Por Gustavo A. FERNÁNDEZ

Jaime, un compañero del Ayuntamiento, lleva unos días limpiando, repintando o quitando como buenamente puede las puñeteras pintadas que últimamente proliferan en edificios públicos y privados de Grado. Esto de los grafitis no es nuevo, pero ahora se ha convertido en una auténtica plaga en la villa moscona. Han aparecido pintadas en lugares insospechados, como a varios metros de altura en la pared de la Casa de Cultura; no se respeta ni la propiedad privada ni la pública, han estropeado tanto paredes como mobiliario urbano, los paneles del Jardín de las Mariposas, los históricos muros del siglo XVIII de la Capilla de los Dolores… Mi pobre compañero Jaime no da abasto, tapó el viernes una pintada de «Serida solución» y el domingo aparecieron tres nuevas y de mayor tamaño. Ofenda a quien ofenda tengo que decirlo: igual de condenables me parecen los grafitis cutres y gamberros que las pintadas reivindicativas que pierden toda su legitimidad al estropear y ensuciar las paredes.

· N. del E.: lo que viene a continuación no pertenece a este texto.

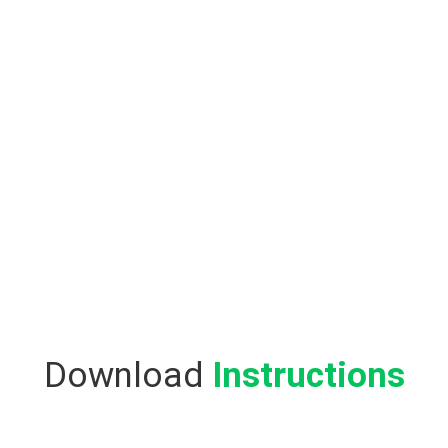
Download
Instructions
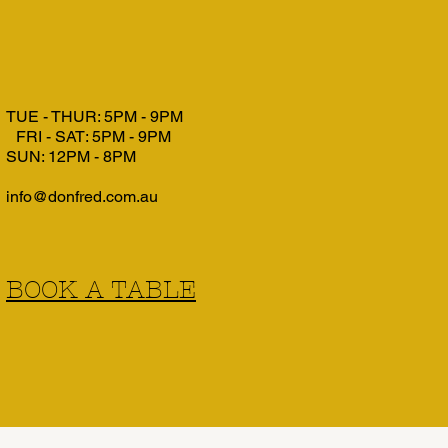
TUE - THUR: 5PM - 9PM
FRI - SAT: 5PM - 9PM
SUN: 12PM - 8PM
info@donfred.com.au
BOOK A TABLE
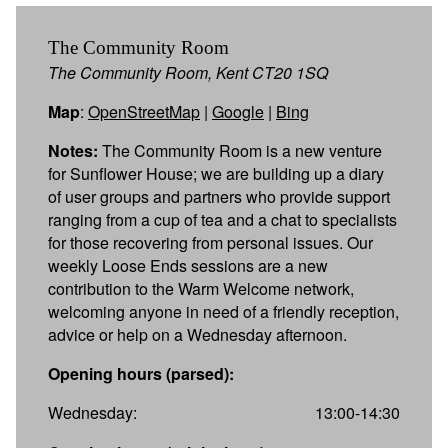
The Community Room
The Community Room, Kent CT20 1SQ
Map
:
OpenStreetMap
|
Google
|
Bing
Notes:
The Community Room is a new venture
for Sunflower House; we are building up a diary
of user groups and partners who provide support
ranging from a cup of tea and a chat to specialists
for those recovering from personal issues. Our
weekly Loose Ends sessions are a new
contribution to the Warm Welcome network,
welcoming anyone in need of a friendly reception,
advice or help on a Wednesday afternoon.
Opening hours (parsed):
Wednesday:
13:00-14:30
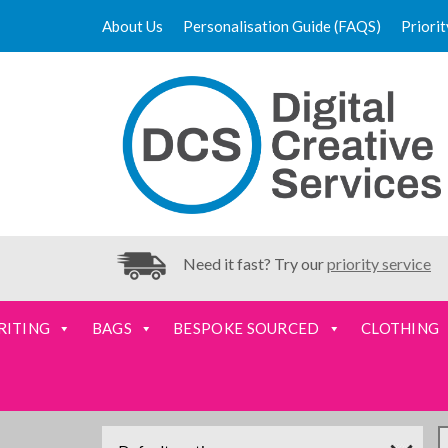
About Us
Personalisation Guide (FAQS)
Priori
Need it fast? Try our
priority service
RITING
BAGS
BESPOKE SOURCED
CLOTHING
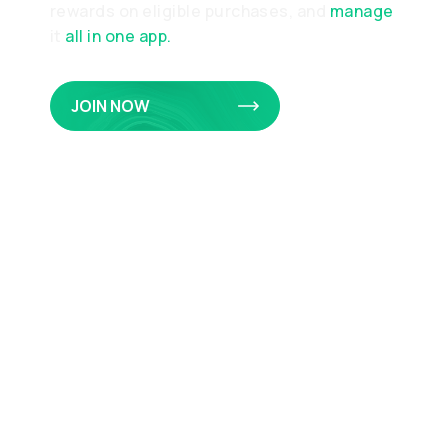
rewards on eligible purchases, and
manage
it
all in one app.
JOIN NOW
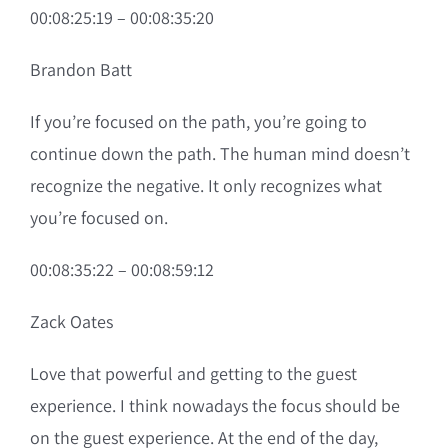
00:08:25:19 – 00:08:35:20
Brandon Batt
If you’re focused on the path, you’re going to
continue down the path. The human mind doesn’t
recognize the negative. It only recognizes what
you’re focused on.
00:08:35:22 – 00:08:59:12
Zack Oates
Love that powerful and getting to the guest
experience. I think nowadays the focus should be
on the guest experience. At the end of the day,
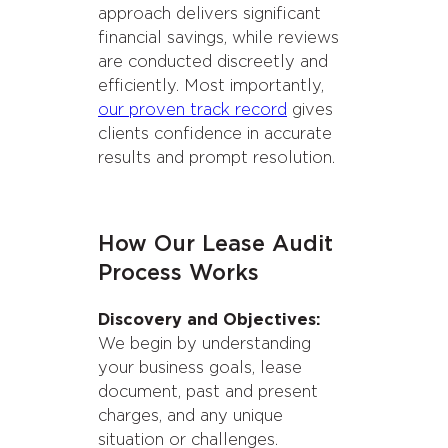
approach delivers significant
financial savings, while reviews
are conducted discreetly and
efficiently. Most importantly,
our proven track record
gives
clients confidence in accurate
results and prompt resolution.
How Our Lease Audit
Process Works
Discovery and Objectives:
We begin by understanding
your business goals, lease
document, past and present
charges, and any unique
situation or challenges.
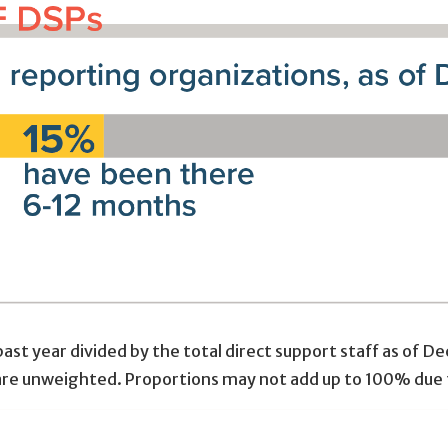
ast year divided by the total direct support staff as of 
 are unweighted. Proportions may not add up to 100% due 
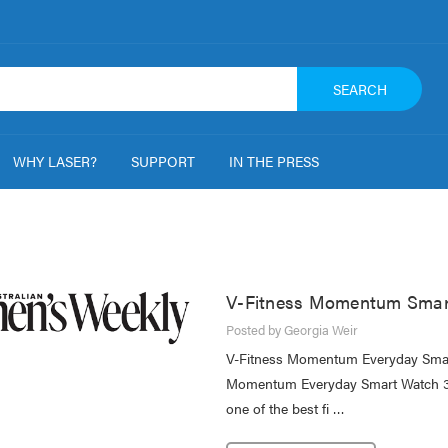
SEARCH
WHY LASER?
SUPPORT
IN THE PRESS
V-Fitness Momentum Smart
Posted by Georgia Weir
V-Fitness Momentum Everyday Smart
Momentum Everyday Smart Watch 3.0
one of the best fi …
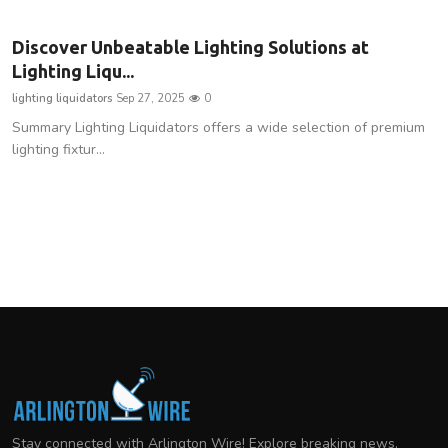
Discover Unbeatable Lighting Solutions at
Lighting Liqu...
lighting liquidators
Sep 27, 2025
0
Summary Lighting Liquidators offers a wide selection of premium
lighting fixtur...
Stay connected with Arlington Wire! Explore breaking news,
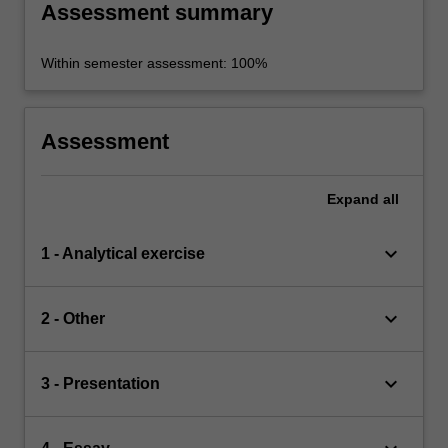
Assessment summary
Within semester assessment: 100%
Assessment
Expand
all
keyboard_arrow_down
1 - Analytical exercise
keyboard_arrow_down
2 - Other
keyboard_arrow_down
3 - Presentation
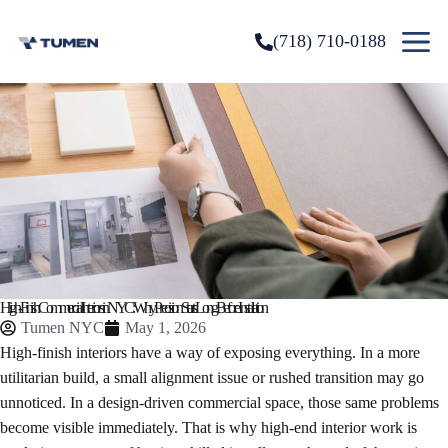
(718) 710-0188
High-Finish Commercial Interiors in NYC: Why Precision Starts Long Before Installation
Tumen NYC
May 1, 2026
High-finish interiors have a way of exposing everything. In a more
utilitarian build, a small alignment issue or rushed transition may go
unnoticed. In a design-driven commercial space, those same problems
become visible immediately. That is why high-end interior work is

Otro tema muy distinto son los murales o grafitis en espacios autorizados y que se convierten en arte urbano. En los próximos días está previsto que la asociación local de pintores «ArtGrao» realice un trampantojo (una ilusión óptica pictórica) en el suelo de la plaza Eliseo Nicolás, frente a la Casa de Cultura. También desde el Ayuntamiento se quieren habilitar espacios concretos para que distintos artistas realicen pinturas murales. En 2012, el Frontón del parque de arriba fue el escenario de un concurso de grafitis con obras verdaderamente atractivas, aunque la pared del frontón nunca me pareció un lugar adecuado. Curiosamente los gamberros no han respetado ni estos grafitis y han firmado sobre ellos.
Termino con una anécdota. Hace ya algún tiempo tuvimos un chaval haciendo trabajos a la comunidad en la Casa de Cultura. Un día le pedimos que limpiara una de estas pintadas y como le costó bastante esfuerzo me confesó que conocía al autor y añadió: «Ya hablaré yo con él y le meteré una buena bulla».